Voltage was incrementally adjusted at a rate of about 2 kV per second using a voltage regulator. Simultaneously, the leakage current was monitored and measured intermittently with an ammeter connected to a current transformer (CT). As the voltage increased, it led to the audible and then visible corona discharge, with the corresponding leakage current duly recorded. This methodical procedure facilitated the systematic observation and documentation of corona events in response to voltage variations.

During the Power frequency flashover test under clean conditions, the initial voltages for deep under-ribs insulator, at which audible and visible corona were observed stood at 30 kV and 75 kV, with corresponding leakage currents of 0.174 mA and 0.296 mA, respectively. Whereas, alternating shed insulator exhibited values of 22.49 kV for audible corona and 72 kV for visible corona, with leakage currents of 0.079 mA and 0.304 mA.

While performing Power Frequency Flashover Test on polluted deep under-ribs insulator under same humidity, temperature and other room conditions, audible corona voltage and its corresponding leakage current was found 19.54 kV and 0.761 mA respectively. Whereas, the visible corona voltage was approximately 67.59 kV and its corresponding leakage current 2.429 mA for deep under-rib insulator. On the other hand, the audible corona voltage was approximately 20.3 kV and its leakage current 0.479 mA in the case of alternating shed porcelain disc insulator under polluted condition.

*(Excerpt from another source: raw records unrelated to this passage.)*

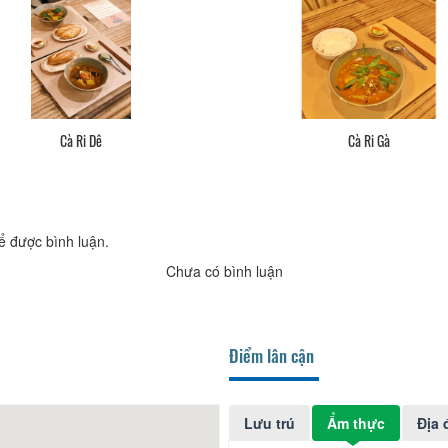
Cà Ri Dê
Cà Ri Gà
ể được bình luận.
Chưa có bình luận
Điểm lân cận
Lưu trú
Ẩm thực
Địa 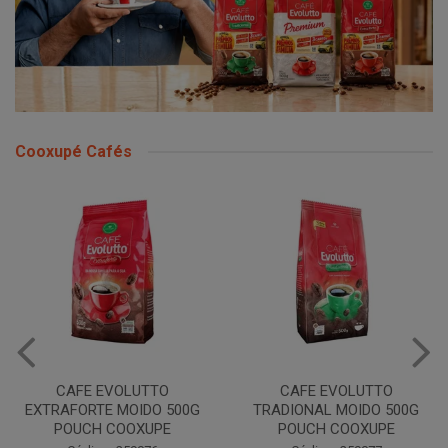
Cooxupé Cafés
CAFE EVOLUTTO
CAFE EVOLUTTO
EXTRAFORTE MOIDO 500G
TRADIONAL MOIDO 500G
POUCH COOXUPE
POUCH COOXUPE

Accordingly, the value of visible corona voltage is found approximately 70.63 kV and its leakage current 1.783 mA for alternating shed insulator under polluted conditions as shown in Table 2.

As the applied voltage was gradually increased after observing visible corona, a specific threshold was reached at which flashover occurred across the insulators, as illustrated in Fig. 9.

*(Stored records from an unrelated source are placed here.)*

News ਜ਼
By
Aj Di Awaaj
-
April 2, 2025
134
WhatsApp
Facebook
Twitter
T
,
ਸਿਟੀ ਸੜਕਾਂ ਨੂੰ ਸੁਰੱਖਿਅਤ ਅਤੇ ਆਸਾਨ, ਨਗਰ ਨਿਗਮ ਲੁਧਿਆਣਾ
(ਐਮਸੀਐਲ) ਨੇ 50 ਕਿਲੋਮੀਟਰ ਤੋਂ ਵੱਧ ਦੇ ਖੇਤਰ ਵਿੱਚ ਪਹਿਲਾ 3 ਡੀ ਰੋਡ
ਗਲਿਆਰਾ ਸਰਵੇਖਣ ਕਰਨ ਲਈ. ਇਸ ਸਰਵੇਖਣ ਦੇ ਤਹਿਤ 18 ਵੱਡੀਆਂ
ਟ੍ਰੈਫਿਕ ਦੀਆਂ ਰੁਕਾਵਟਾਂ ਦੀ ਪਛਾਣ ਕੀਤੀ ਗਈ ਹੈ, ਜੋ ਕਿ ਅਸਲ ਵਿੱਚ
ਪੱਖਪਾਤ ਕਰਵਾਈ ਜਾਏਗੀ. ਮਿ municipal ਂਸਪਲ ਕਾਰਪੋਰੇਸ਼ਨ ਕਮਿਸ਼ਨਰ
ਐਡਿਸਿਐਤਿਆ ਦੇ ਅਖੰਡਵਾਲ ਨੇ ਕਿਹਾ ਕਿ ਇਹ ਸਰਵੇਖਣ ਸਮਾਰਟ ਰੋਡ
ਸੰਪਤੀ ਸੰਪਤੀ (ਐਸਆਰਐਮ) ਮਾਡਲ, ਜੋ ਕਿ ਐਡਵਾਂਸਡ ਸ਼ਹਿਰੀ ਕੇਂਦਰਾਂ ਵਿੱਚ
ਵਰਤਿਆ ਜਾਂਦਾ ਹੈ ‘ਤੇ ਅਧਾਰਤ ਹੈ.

(a,b) Flashover across deep under-ribs insulator under clean and polluted condition, (c,d) Flashover across alternating shed insulator clean and polluted condition.

Under clean conditions, deep under-ribs insulators had an average flashover voltage of 106.08 kV and a leakage current of 2.920 mA just before flashover. On the other hand, alternating shed insulators had an average flashover voltage of 133 kV and a leakage current of 2.606 mA as shown in Table 3. Under polluted conditions, the average flashover voltage of deep under rib insulator came out 101.02 kV and leakage current 3.736 mA just before flashover. Whereas, the average flashover voltage of alternating shed insulator came out 128.7 kV and its corresponding leakage current 3.557 mA just before flashover as shown in Table 3.

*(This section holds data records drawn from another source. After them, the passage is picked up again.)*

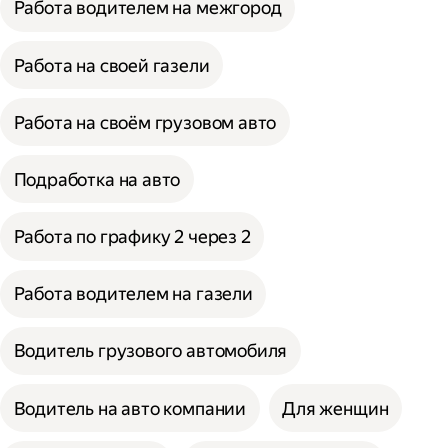
Работа водителем на межгород
Работа на своей газели
Работа на своём грузовом авто
Подработка на авто
Работа по графику 2 через 2
Работа водителем на газели
Водитель грузового автомобиля
Водитель на авто компании
Для женщин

The graphical analysis of flashover voltage and its corresponding leakage current of both insulators are shown in Fig. 10. In the graph, the value of x (x-axis) indicates the applied voltages and value of y (y-axis) indicates the corresponding leakage currents and brown line shows the behaviors of deep under-ribs insulator while the sky blue line shows the behaviors of alternating shed insulator.

(a,c) Flashover voltage graph of deep under-ribs and alternating shed porcelain disc insulator under clean condition, (b,d) under polluted conditions respectively.

As per testing procedure discussed above in para 4.1.1, A withstand voltage test was performed on deep under-ribs and alternating shed insulators following International Electrotechnical Commission (IEC-60383) standards.

To evaluate the insulators' performance, one-minute duration tests were conducted at voltage levels of 90 kV, 95 kV, and 100 kV for deep under-ribs insulators, and 120 kV, 125 kV, and 130 kV for alternating shed insulators under clean conditions. For polluted conditions, similar tests were performed at voltage levels of 90 kV, 95 kV, and 97.5 kV for deep under-ribs insulators, and at 115 kV, 120 kV, and 125 kV for alternating shed insulators showing no flashover or abnormalities. The insulator's performance was evaluated during this time and no flashover or abnormalities were observed while maintaining the specified voltage levels for one minute as shown in Table 4.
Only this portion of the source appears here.